Симфония времени и медные трубы - страница 46
Кухаров очень искренно говорил о своей преданности семье, о своей жене, ребёнке, стремлением к ним он объяснял и своё бегство из лагеря. И, заканчивая своё повествование, Кухаров заключил так:
– И вот вдруг вы суёте мне револьвер, деньги! Ну деньги-то пустяковые, но ведь револьвер-то может принести любую сумму, было бы желание и немного умения! Кому же вы всё это отдавали? Как же это можно так?
Егоров внимательно посмотрел в глаза Кухарову, помолчал и обратился к нему:
– Ну, Кухаров, скажите мне теперь вот что: для чего вы мне всё это рассказывали? Как рассматривать этот ваш рассказ? Как исповедь? Так ведь я не священник и простить вас за ваши грехи не могу, права не имею! Как желание излить душу? В таком случае вы должны были излить её в своё время перед следователем, прокурором, в лагере, наконец, где вы были! А я-то при чём? Ну а всё же, если уж вы мне поведали свои, и свои, прямо скажем, серьёзные, преступления, то давайте сделаем так: больше об этом говорить не будем! Будем жить по-другому. Так или иначе, вы в настоящее время в Красной Армии. Вам, так или иначе, доверили самую почётную, самую дорогую и священную для всех советских людей обязанность – службу в Красной Армии! Вы понимаете это? Отдаёте себе в этом отчёт? Вы подумайте над этим, и очень серьёзно подумайте. Ну так вот! А я и все мы рассматриваем вас как военнослужащего, и как военнослужащего вас никто не может унизить, оскорбить ваше достоинство. И мне кажется, что здесь, в Красной Армии, вас никто не упрекал, не вспоминал ваших прежних поступков! Во всяком случае, я себе этого не позволял. Так и служите честно, добросовестно, старайтесь быть образцом в дисциплине, в выполнении уставов, и ваше пребывание в армии, в любом месте, при выполнении любых обязанностей, будет всегда отмечаться положительно. Ну а уж если вы позволите себе нарушать армейские порядки, заводить свары, скандалы, склоки, тогда уж не обижайтесь! Я первый обращусь к командованию с просьбой задать вам по заслугам! Это вы помните. И никакого заступничества с моей стороны не будет. И помните, моё слово твёрдо, и решительность мою вы знаете! И, пожалуйста, не козыряйте тем, что ваш «капель» – гражданский. Все мы были гражданскими, а теперь время переменилось и все гражданские стали военными, в том числе и вы, и я, тысячи, сотни тысяч других! Вам всё ясно?
– Ясно… всё ясно, – ответил Кухаров и встал со своего места. – Разрешите идти, товарищ старший лейтенант?
– Куда же, собственно, вы сейчас пойдёте? При себе я вас не держу, занимайтесь своим делом, – ответил ему Егоров и начал просматривать свои ноты как ни в чём не бывало.
Через час пришли музыканты. Тишина была нарушена. Егоров работать больше не стал. От этого вечера он получил всё, что ему хотелось. Он услышал чистосердечные признания Кухарова, а личное признание всегда дороже изложенного на бумаге канцелярским стилем.
Почему-то Егоров был спокоен за Кухарова. Появилась какая-то уверенность в том, что Кухаров будет служить хорошо и никаких чрезвычайных происшествий не принесёт.
Своего отношения к Кухарову Егоров не изменил.
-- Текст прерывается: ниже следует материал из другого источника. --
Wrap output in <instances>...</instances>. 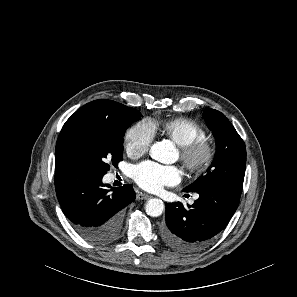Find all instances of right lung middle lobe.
<instances>
[{
    "label": "right lung middle lobe",
    "mask_w": 297,
    "mask_h": 297,
    "mask_svg": "<svg viewBox=\"0 0 297 297\" xmlns=\"http://www.w3.org/2000/svg\"><path fill=\"white\" fill-rule=\"evenodd\" d=\"M120 121L106 126L89 122L72 124L61 139L58 148L63 169H80L104 176L110 165L123 160V142L126 129L140 119L141 113L120 104Z\"/></svg>",
    "instance_id": "right-lung-middle-lobe-1"
}]
</instances>
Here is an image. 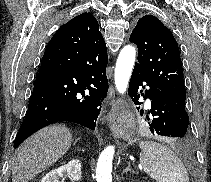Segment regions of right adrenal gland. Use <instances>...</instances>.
<instances>
[{"label":"right adrenal gland","mask_w":211,"mask_h":182,"mask_svg":"<svg viewBox=\"0 0 211 182\" xmlns=\"http://www.w3.org/2000/svg\"><path fill=\"white\" fill-rule=\"evenodd\" d=\"M78 140H79V139H76V140H75V142L73 143L74 146L76 145V143H77Z\"/></svg>","instance_id":"2a0ac1e0"}]
</instances>
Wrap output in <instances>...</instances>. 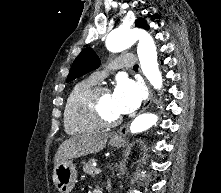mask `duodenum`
I'll list each match as a JSON object with an SVG mask.
<instances>
[{
  "instance_id": "410a0bca",
  "label": "duodenum",
  "mask_w": 221,
  "mask_h": 193,
  "mask_svg": "<svg viewBox=\"0 0 221 193\" xmlns=\"http://www.w3.org/2000/svg\"><path fill=\"white\" fill-rule=\"evenodd\" d=\"M93 193H103V191L99 190V189H96V190L93 191Z\"/></svg>"
}]
</instances>
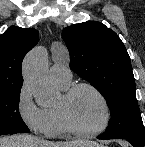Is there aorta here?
Segmentation results:
<instances>
[{"mask_svg": "<svg viewBox=\"0 0 145 147\" xmlns=\"http://www.w3.org/2000/svg\"><path fill=\"white\" fill-rule=\"evenodd\" d=\"M23 77L38 104L53 97L54 88L48 73L47 52L43 47H35L26 55L23 62Z\"/></svg>", "mask_w": 145, "mask_h": 147, "instance_id": "762f6f07", "label": "aorta"}]
</instances>
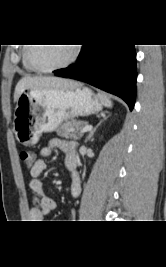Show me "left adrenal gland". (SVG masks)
Instances as JSON below:
<instances>
[{
    "label": "left adrenal gland",
    "instance_id": "a2214340",
    "mask_svg": "<svg viewBox=\"0 0 166 267\" xmlns=\"http://www.w3.org/2000/svg\"><path fill=\"white\" fill-rule=\"evenodd\" d=\"M103 120H101L93 130L90 131V133L88 134V136L85 139V142H88V140H90L93 136V134L96 132L97 128L102 124V122L107 118L105 115H103Z\"/></svg>",
    "mask_w": 166,
    "mask_h": 267
}]
</instances>
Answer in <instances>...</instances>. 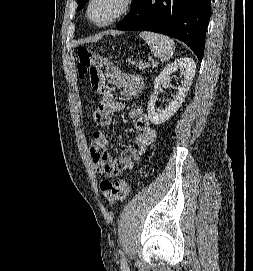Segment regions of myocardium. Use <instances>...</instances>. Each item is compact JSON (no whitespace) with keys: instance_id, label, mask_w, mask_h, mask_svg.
I'll use <instances>...</instances> for the list:
<instances>
[{"instance_id":"f54148a6","label":"myocardium","mask_w":253,"mask_h":271,"mask_svg":"<svg viewBox=\"0 0 253 271\" xmlns=\"http://www.w3.org/2000/svg\"><path fill=\"white\" fill-rule=\"evenodd\" d=\"M94 2H95V0H89V2H88L86 13H87V17H88L89 21L97 27H107V26L115 23L117 20H119L124 15H126L132 9L135 0H123L120 10L113 17H111L109 20H107L106 22H103V23H98V22L94 21L91 16V8H92V5Z\"/></svg>"}]
</instances>
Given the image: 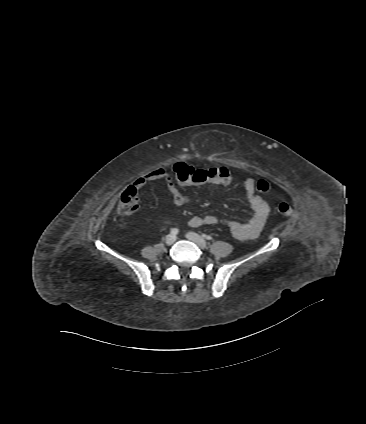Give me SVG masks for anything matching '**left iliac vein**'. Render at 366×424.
Instances as JSON below:
<instances>
[{
	"mask_svg": "<svg viewBox=\"0 0 366 424\" xmlns=\"http://www.w3.org/2000/svg\"><path fill=\"white\" fill-rule=\"evenodd\" d=\"M186 238L194 242L199 248L205 249L207 247L206 241L194 232H188Z\"/></svg>",
	"mask_w": 366,
	"mask_h": 424,
	"instance_id": "1",
	"label": "left iliac vein"
}]
</instances>
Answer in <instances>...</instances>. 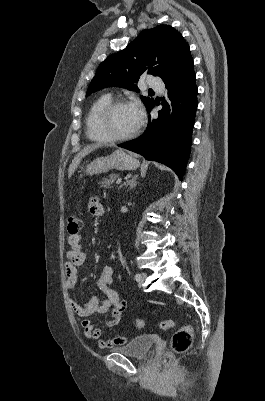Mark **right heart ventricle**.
I'll list each match as a JSON object with an SVG mask.
<instances>
[{"mask_svg": "<svg viewBox=\"0 0 265 401\" xmlns=\"http://www.w3.org/2000/svg\"><path fill=\"white\" fill-rule=\"evenodd\" d=\"M112 100L109 94L98 97L90 106L86 118V132L88 137L93 141L103 142V137L96 131L95 120L100 110Z\"/></svg>", "mask_w": 265, "mask_h": 401, "instance_id": "obj_1", "label": "right heart ventricle"}]
</instances>
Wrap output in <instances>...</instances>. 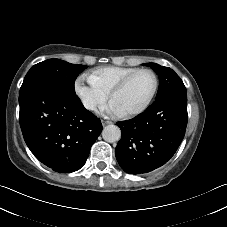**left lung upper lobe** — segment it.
<instances>
[{
  "mask_svg": "<svg viewBox=\"0 0 227 227\" xmlns=\"http://www.w3.org/2000/svg\"><path fill=\"white\" fill-rule=\"evenodd\" d=\"M143 65L150 66L159 75L160 84L156 99L170 93L187 92L180 77L169 67L160 66L156 63H146Z\"/></svg>",
  "mask_w": 227,
  "mask_h": 227,
  "instance_id": "5c2ea615",
  "label": "left lung upper lobe"
}]
</instances>
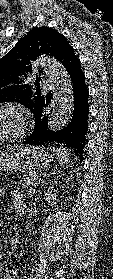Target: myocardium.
<instances>
[{
    "mask_svg": "<svg viewBox=\"0 0 113 279\" xmlns=\"http://www.w3.org/2000/svg\"><path fill=\"white\" fill-rule=\"evenodd\" d=\"M4 110L13 111L18 115L20 127L15 133L1 136L0 143L11 142L23 138L27 133L29 127L28 116L25 109L18 103L4 102L0 104V112Z\"/></svg>",
    "mask_w": 113,
    "mask_h": 279,
    "instance_id": "f54148a6",
    "label": "myocardium"
}]
</instances>
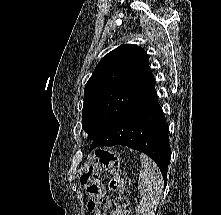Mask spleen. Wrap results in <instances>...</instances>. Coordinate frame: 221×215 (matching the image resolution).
Returning a JSON list of instances; mask_svg holds the SVG:
<instances>
[{
	"label": "spleen",
	"instance_id": "1",
	"mask_svg": "<svg viewBox=\"0 0 221 215\" xmlns=\"http://www.w3.org/2000/svg\"><path fill=\"white\" fill-rule=\"evenodd\" d=\"M141 170L138 189L140 202L136 206V215H155L163 193L162 174L155 162L145 154L140 155Z\"/></svg>",
	"mask_w": 221,
	"mask_h": 215
}]
</instances>
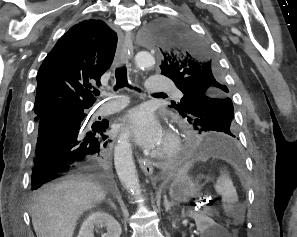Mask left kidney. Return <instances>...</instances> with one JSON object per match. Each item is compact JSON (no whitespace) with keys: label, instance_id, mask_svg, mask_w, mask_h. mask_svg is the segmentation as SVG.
Masks as SVG:
<instances>
[{"label":"left kidney","instance_id":"obj_1","mask_svg":"<svg viewBox=\"0 0 297 237\" xmlns=\"http://www.w3.org/2000/svg\"><path fill=\"white\" fill-rule=\"evenodd\" d=\"M183 216L185 215L183 214ZM188 216L195 220L201 237H218L220 226L213 219L193 211H190Z\"/></svg>","mask_w":297,"mask_h":237}]
</instances>
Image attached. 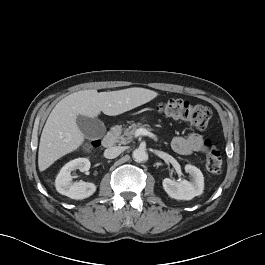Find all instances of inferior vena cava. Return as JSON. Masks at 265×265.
I'll return each mask as SVG.
<instances>
[{
    "label": "inferior vena cava",
    "instance_id": "602c4592",
    "mask_svg": "<svg viewBox=\"0 0 265 265\" xmlns=\"http://www.w3.org/2000/svg\"><path fill=\"white\" fill-rule=\"evenodd\" d=\"M122 151H123L122 147L119 146L110 147L104 151V157L107 159H113L119 156L122 153Z\"/></svg>",
    "mask_w": 265,
    "mask_h": 265
}]
</instances>
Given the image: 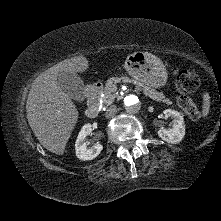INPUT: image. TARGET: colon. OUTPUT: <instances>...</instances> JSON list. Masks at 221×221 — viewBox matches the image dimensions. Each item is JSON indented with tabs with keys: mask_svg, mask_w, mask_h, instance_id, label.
<instances>
[{
	"mask_svg": "<svg viewBox=\"0 0 221 221\" xmlns=\"http://www.w3.org/2000/svg\"><path fill=\"white\" fill-rule=\"evenodd\" d=\"M172 74L178 92V106L193 120L201 118V112L194 103L191 94L200 86L199 77L192 71L174 67Z\"/></svg>",
	"mask_w": 221,
	"mask_h": 221,
	"instance_id": "1",
	"label": "colon"
}]
</instances>
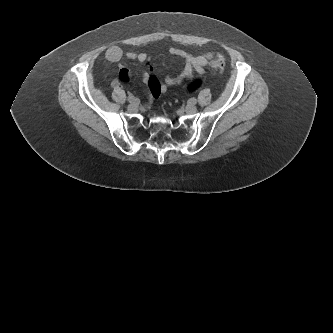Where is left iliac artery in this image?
<instances>
[{"label":"left iliac artery","instance_id":"left-iliac-artery-1","mask_svg":"<svg viewBox=\"0 0 333 333\" xmlns=\"http://www.w3.org/2000/svg\"><path fill=\"white\" fill-rule=\"evenodd\" d=\"M189 103L196 104L197 99L196 98H191V99H189Z\"/></svg>","mask_w":333,"mask_h":333}]
</instances>
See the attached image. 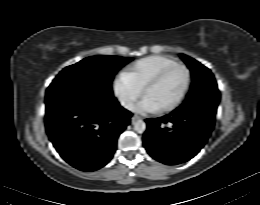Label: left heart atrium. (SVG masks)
<instances>
[{
  "label": "left heart atrium",
  "instance_id": "39dd6f15",
  "mask_svg": "<svg viewBox=\"0 0 260 205\" xmlns=\"http://www.w3.org/2000/svg\"><path fill=\"white\" fill-rule=\"evenodd\" d=\"M159 107L149 98L145 97L141 102H139L134 110L137 112H155Z\"/></svg>",
  "mask_w": 260,
  "mask_h": 205
}]
</instances>
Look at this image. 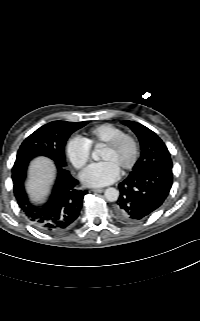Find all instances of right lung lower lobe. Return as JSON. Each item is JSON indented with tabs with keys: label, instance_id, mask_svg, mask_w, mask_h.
<instances>
[{
	"label": "right lung lower lobe",
	"instance_id": "1",
	"mask_svg": "<svg viewBox=\"0 0 200 321\" xmlns=\"http://www.w3.org/2000/svg\"><path fill=\"white\" fill-rule=\"evenodd\" d=\"M32 158L16 160L12 168L13 189L23 214L40 230L60 232L70 227L79 216L86 190L78 188V181L70 172L55 162L57 178L48 201L35 205L29 201L24 188L26 171Z\"/></svg>",
	"mask_w": 200,
	"mask_h": 321
}]
</instances>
Но отношение Кухарова к Егорову переменилось. Егоров не понимал и не догадывался о перемене этого отношения, но скоро стал замечать, что этот уголок в оркестровом доме, где стоял его стол и были его принадлежности, стал выглядеть как-то более опрятно и аккуратно. Вдруг на его пульте появлялись новенькие, тщательно отшлифованные наждаком, дирижёрские палочки, были даже с художественной нарезкой! Потом он обратил внимание на то, что вдруг пуговицы на его шинели оказывались ярко начищенными (пуговиц-то было только две, и то на хлястике, но блестели они как настоящее золото). Дошло дело до того, что однажды он обнаружил свои перчатки, на которых было несколько потёртостей, а проще говоря, дырочек, очень аккуратно заштопанными. В конце концов он обратился с вопросом к старшине Сибирякову. Старшина, дескать, всё должен понимать и во всём разбираться.